#### The task:
Word for word, write out all the entries below, omitting every picture.
____
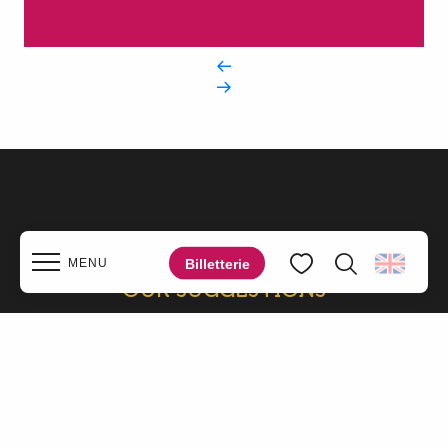
Billetterie
MENU
OUR SUGGESTIONS
Search
Voir les favoris
NEARBY
Home
Discover
Walks & hikes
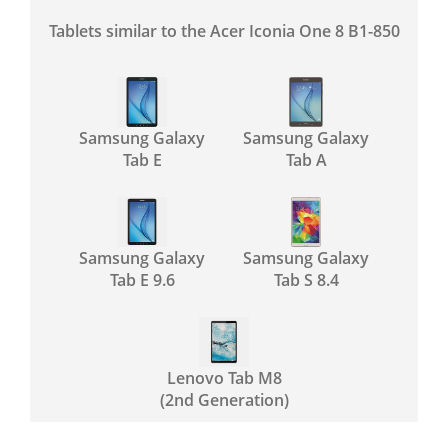
Tablets similar to the Acer Iconia One 8 B1-850
Samsung Galaxy
Samsung Galaxy
Tab E
Tab A
Samsung Galaxy
Samsung Galaxy
Tab E 9.6
Tab S 8.4
Lenovo Tab M8
(2nd Generation)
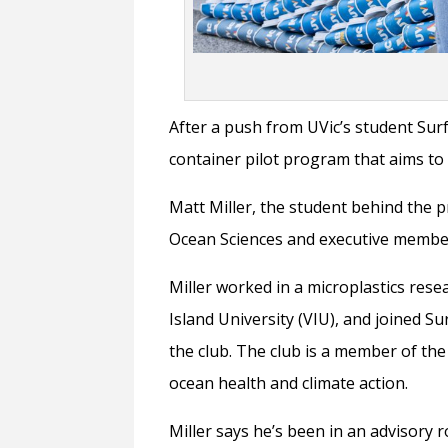
After a push from UVic’s student Surf
container pilot program that aims t
Matt Miller, the student behind the p
Ocean Sciences and executive member
Miller worked in a microplastics res
Island University (VIU), and joined S
the club. The club is a member of the
ocean health and climate action.
Miller says he’s been in an advisory 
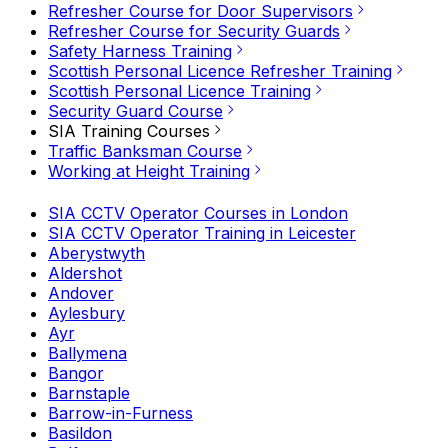
Refresher Course for Door Supervisors
Refresher Course for Security Guards
Safety Harness Training
Scottish Personal Licence Refresher Training
Scottish Personal Licence Training
Security Guard Course
SIA Training Courses
Traffic Banksman Course
Working at Height Training
SIA CCTV Operator Courses in London
SIA CCTV Operator Training in Leicester
Aberystwyth
Aldershot
Andover
Aylesbury
Ayr
Ballymena
Bangor
Barnstaple
Barrow-in-Furness
Basildon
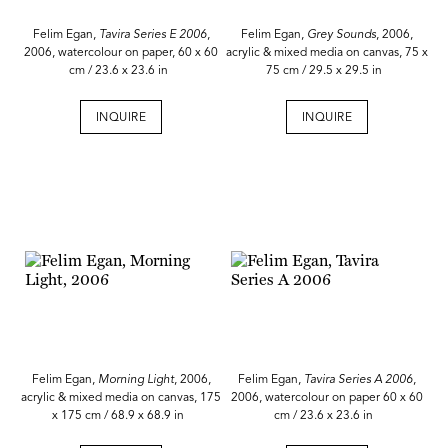
Felim Egan,
Tavira Series E 2006
,
Felim Egan,
Grey Sounds
, 2006,
2006, watercolour on paper, 60 x 60
acrylic & mixed media on canvas, 75 x
cm / 23.6 x 23.6 in
75 cm / 29.5 x 29.5 in
INQUIRE
INQUIRE
Felim Egan,
Morning Light
, 2006,
Felim Egan,
Tavira Series A 2006
,
acrylic & mixed media on canvas, 175
2006, watercolour on paper 60 x 60
x 175 cm / 68.9 x 68.9 in
cm / 23.6 x 23.6 in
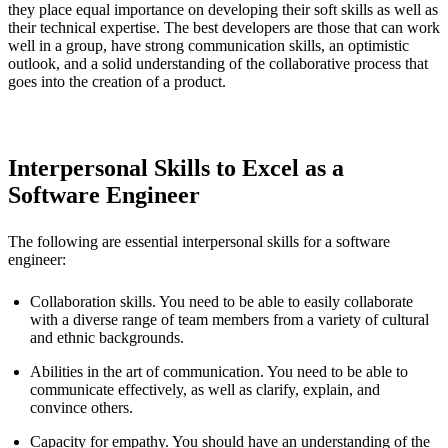
they place equal importance on developing their soft skills as well as
their technical expertise. The best developers are those that can work
well in a group, have strong communication skills, an optimistic
outlook, and a solid understanding of the collaborative process that
goes into the creation of a product.
Interpersonal Skills to Excel as a
Software Engineer
The following are essential interpersonal skills for a software
engineer:
Collaboration skills. You need to be able to easily collaborate
with a diverse range of team members from a variety of cultural
and ethnic backgrounds.
Abilities in the art of communication. You need to be able to
communicate effectively, as well as clarify, explain, and
convince others.
Capacity for empathy. You should have an understanding of the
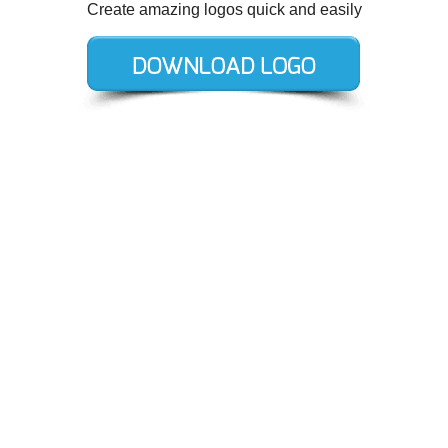
Create amazing logos quick and easily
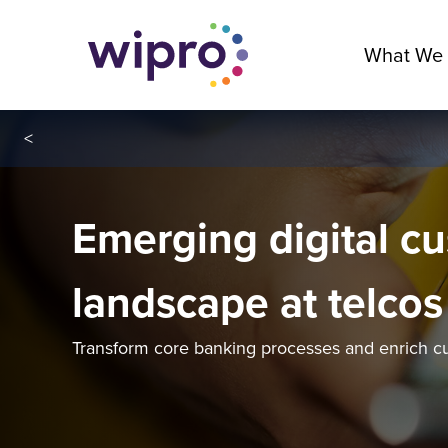
What We
<
Emerging digital c
landscape at telcos
Transform core banking processes and enrich c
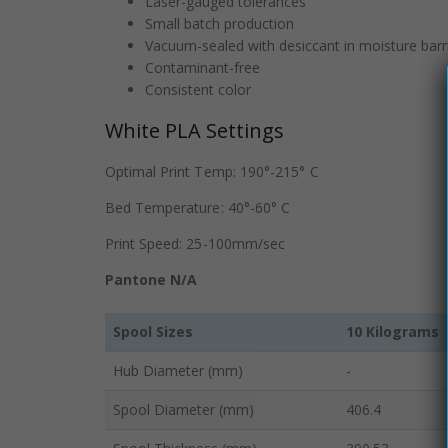
Laser-gauged tolerances
Small batch production
Vacuum-sealed with desiccant in moisture barr
Contaminant-free
Consistent color
White PLA Settings
Optimal Print Temp: 190°-215° C
Bed Temperature: 40°-60° C
Print Speed: 25-100mm/sec
Pantone N/A
Spool Sizes
10 Kilograms
Hub Diameter (mm)
-
Spool Diameter (mm)
406.4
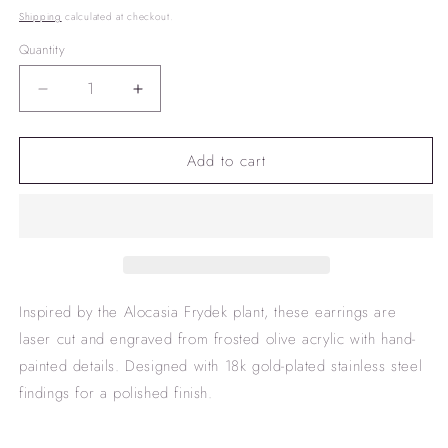
price
Shipping
calculated at checkout.
Quantity
Decrease
Increase
quantity
quantity
for
for
Add to cart
&quot;Frydek&quot;
&quot;Frydek&quot;
earrings
earrings
Inspired by the Alocasia Frydek plant, these earrings are
laser cut and engraved from frosted olive acrylic with hand-
painted details. Designed with 18k gold-plated stainless steel
findings for a polished finish.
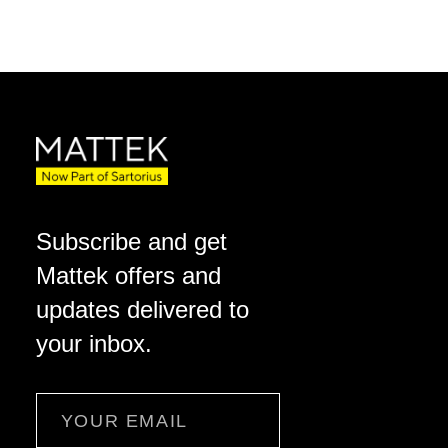
Subscribe and get
Mattek offers and
updates delivered to
your inbox.
Email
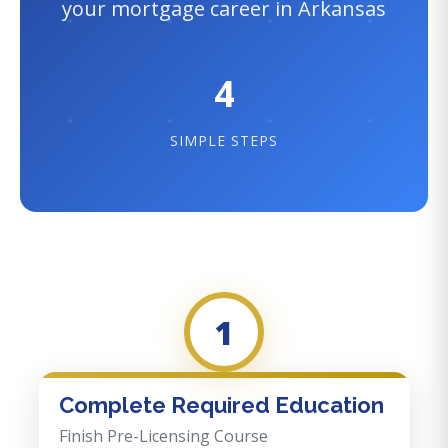
your mortgage career in Arkansas
4
SIMPLE STEPS
1
Complete Required Education
Finish Pre-Licensing Course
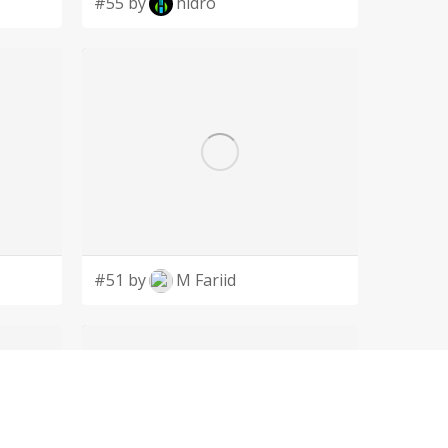
#55 by
hidro
#51 by
M Fariid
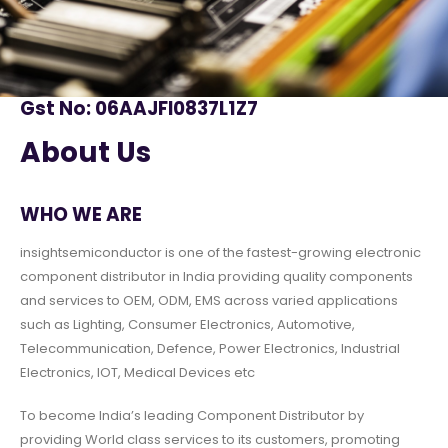
Gst No: 06AAJFI0837L1Z7
About Us
WHO WE ARE
insightsemiconductor is one of the fastest-growing electronic
component distributor in India providing quality components
and services to OEM, ODM, EMS across varied applications
such as Lighting, Consumer Electronics, Automotive,
Telecommunication, Defence, Power Electronics, Industrial
Electronics, IOT, Medical Devices etc
To become India’s leading Component Distributor by
providing World class services to its customers, promoting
____
#### Solution to this problem:
Billetterie
MENU
OUR SUGGESTIONS
Search
Voir les favoris
NEARBY
Home
Discover
Walks & hikes
Tablets similar to the Acer Iconia One 8 B1-850
Samsung Galaxy
Samsung Galaxy
Tab E
Tab A
Samsung Galaxy
Samsung Galaxy
Tab E 9.6
Tab S 8.4
Lenovo Tab M8
(2nd Generation)
After a push from UVic’s student Surf
container pilot program that aims t
Matt Miller, the student behind the p
Ocean Sciences and executive member
Miller worked in a microplastics res
Island University (VIU), and joined S
the club. The club is a member of the
ocean health and climate action.
Miller says he’s been in an advisory 
Refresher Course for Door Supervisors
Refresher Course for Security Guards
Safety Harness Training
Scottish Personal Licence Refresher Training
Scottish Personal Licence Training
Security Guard Course
SIA Training Courses
Traffic Banksman Course
Working at Height Training
SIA CCTV Operator Courses in London
SIA CCTV Operator Training in Leicester
Aberystwyth
Aldershot
Andover
Aylesbury
Ayr
Ballymena
Bangor
Barnstaple
Barrow-in-Furness
Basildon
Felim Egan,
Tavira Series E 2006
,
Felim Egan,
Grey Sounds
, 2006,
2006, watercolour on paper, 60 x 60
acrylic & mixed media on canvas, 75 x
cm / 23.6 x 23.6 in
75 cm / 29.5 x 29.5 in
INQUIRE
INQUIRE
Felim Egan,
Morning Light
, 2006,
Felim Egan,
Tavira Series A 2006
,
acrylic & mixed media on canvas, 175
2006, watercolour on paper 60 x 60
x 175 cm / 68.9 x 68.9 in
cm / 23.6 x 23.6 in
they place equal importance on developing their soft skills as well as
their technical expertise. The best developers are those that can work
well in a group, have strong communication skills, an optimistic
outlook, and a solid understanding of the collaborative process that
goes into the creation of a product.
Interpersonal Skills to Excel as a
Software Engineer
The following are essential interpersonal skills for a software
engineer:
Collaboration skills. You need to be able to easily collaborate
with a diverse range of team members from a variety of cultural
and ethnic backgrounds.
Abilities in the art of communication. You need to be able to
communicate effectively, as well as clarify, explain, and
convince others.
Capacity for empathy. You should have an understanding of the
Create amazing logos quick and easily
What We
<
Emerging digital c
landscape at telcos
Transform core banking processes and enrich c
Laser-gauged tolerances
Small batch production
Vacuum-sealed with desiccant in moisture barr
Contaminant-free
Consistent color
White PLA Settings
Optimal Print Temp: 190°-215° C
Bed Temperature: 40°-60° C
Print Speed: 25-100mm/sec
Pantone N/A
Spool Sizes
10 Kilograms
Hub Diameter (mm)
-
Spool Diameter (mm)
406.4
price
Shipping
calculated at checkout.
Quantity
Decrease
Increase
quantity
quantity
for
for
Add to cart
&quot;Frydek&quot;
&quot;Frydek&quot;
earrings
earrings
Inspired by the Alocasia Frydek plant, these earrings are
laser cut and engraved from frosted olive acrylic with hand-
painted details. Designed with 18k gold-plated stainless steel
findings for a polished finish.
Subscribe and get
Mattek offers and
updates delivered to
your inbox.
Email
your mortgage career in Arkansas
4
SIMPLE STEPS
1
Complete Required Education
Finish Pre-Licensing Course
#55 by
hidro
#51 by
M Fariid
Gst No: 06AAJFI0837L1Z7
About Us
WHO WE ARE
insightsemiconductor is one of the fastest-growing electronic
component distributor in India providing quality components
and services to OEM, ODM, EMS across varied applications
such as Lighting, Consumer Electronics, Automotive,
Telecommunication, Defence, Power Electronics, Industrial
Electronics, IOT, Medical Devices etc
To become India’s leading Component Distributor by
providing World class services to its customers, promoting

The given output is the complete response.